Dealing with generic code and clippy warnings on macro invocations

Hi all,

Is there a nice way to work around clippy warning in "generic" code on macros? (by generic here, I mean generic through cfg not through generic types)

#[cfg(feature = "multi-foo")]
type Foo = i32;
#[cfg(feature = "single-foo")]
type Foo = ();

struct Bar {
    /// Makes sure we only operate on "compatible" Bars, identified by this Foo.
    foo: Foo,
    ...
}

fn bar(x: Bar, y: Bar) {
    assert_eq!(x.foo, y.foo);  // triggers clippy::unit_cmp with --features=single-foo
    ...
}

We cannot simply prefix assert_eq with #[allow(clippy::unit_cmp)] because the attribute applies to the macro invocation in the case, while we want it to apply on the expansion.

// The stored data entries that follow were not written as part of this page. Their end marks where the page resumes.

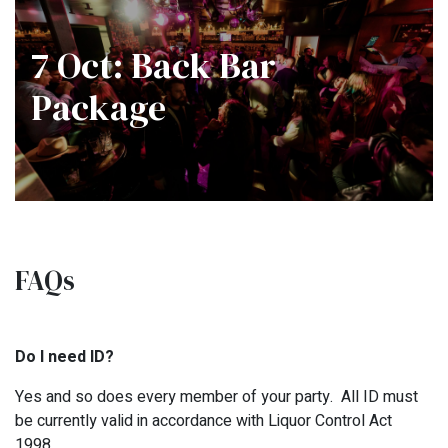
7 Oct: Back Bar
Package
FAQs
Do I need ID?
Yes and so does every member of your party. All ID must
be currently valid in accordance with Liquor Control Act
1998.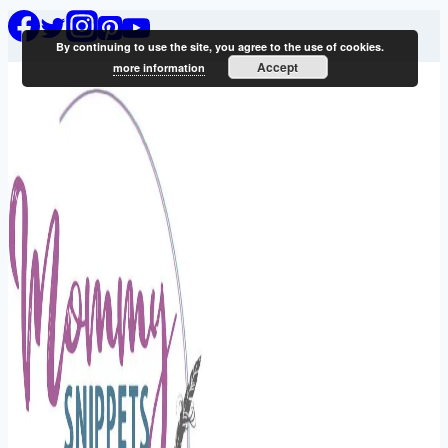
Skip
By continuing to use the site, you agree to the use of cookies.
to
Accept
more information
content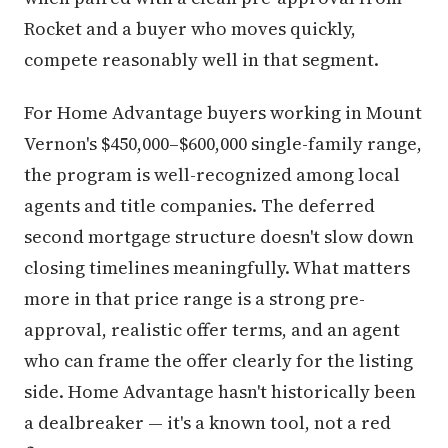
Rocket and a buyer who moves quickly,
compete reasonably well in that segment.
For Home Advantage buyers working in Mount
Vernon's $450,000–$600,000 single-family range,
the program is well-recognized among local
agents and title companies. The deferred
second mortgage structure doesn't slow down
closing timelines meaningfully. What matters
more in that price range is a strong pre-
approval, realistic offer terms, and an agent
who can frame the offer clearly for the listing
side. Home Advantage hasn't historically been
a dealbreaker — it's a known tool, not a red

Here are the current workarounds I know:

// the most obvious workaround, but it's very verbose
fn bar_1(x: Bar, y: Bar) {
    #[allow(clippy::unit_cmp)]
    {
        assert_eq!(x.foo, y.foo);
    }
}
// same idea but shorter although uglier
fn bar_2(x: Bar, y: Bar) {
    #[allow(clippy::unit_cmp)]
    (assert_eq!(x.foo, y.foo));
}
// same idea, but requires hiding another clippy warning
fn bar_3(x: Bar, y: Bar) {
    #[allow(clippy::unit_cmp, clippy::let_unit_value)]
    let () = assert_eq!(x.foo, y.foo);
}
// same idea, but requires hiding another clippy warning
fn bar_4(x: Bar, y: Bar) {
    #[allow(clippy::unit_cmp, clippy::drop_copy)]
    drop(assert_eq!(x.foo, y.foo));
}

The best option seems to be bar_2, but I'm not satisfied with it. Is there any other alternative? What is the most common workaround?

If you need to disable a warning in a specific scope, then use a block (solution #1). Solution #2 apparently works but it's weird and definitely non-idiomatic.

That's only one workaround to my problem but not my root problem. My root problem is applying an attribute (in particular an allow(clippy::)) on the expansion of a macro (in particular assert_eq). However, if you're implicitly telling me that there's no way to talk about this scope (the expansion of a macro) than by creating a new one around it, then this means the workarounds I suggest above are probably complete (i.e. variations around hiding an expression under a bigger expression/statement which is not a macro invocation). I agree bar_2 is not great but bar_1 is definitely too verbose. I ended up going with bar_3 for now (because it's a common way to document unit return types) but will still monitor this thread in case there are new one-line alternatives.

If the clippy::unit_cmp lint is doing more harm than good in your crate, then just add #![allow(clippy::unit_cmp)] to the top of your lib.rs or maybe just the offending module.

The circumstances the lint is checking for are pretty obscure, so I doubt it has actually flagged much in your codebase anyway.

Alternatively, you could define Foo as a struct that may or may not have an i32 field.

#[derive(PartialEq)]
struct Foo(#[feature = "multi-foo"] i32);

That way you can encapsulate the single-foo/multi-foo code inside some abstraction while still getting the desired semantics.

I think the lint is useful for non-"generic" code or "generic"-code where all "variants" are units. That's why I'd like to keep the allow-scope as small as possible.

Oh wow that's actually a pretty good idea. I ended up doing a variation of it though:

#[derive(Debug, Copy, Clone, PartialEq, Eq)]  // new
struct Unit;  // new
#[cfg(feature = "multi-foo")]
type Foo = i32;
#[cfg(feature = "single-foo")]
type Foo = Unit;  // updated from ()

The reason I use this variation is because the definition of Foo is actually something like <Type as Trait>::T so I changed the definition of T for the implementation of the trait where it was unit.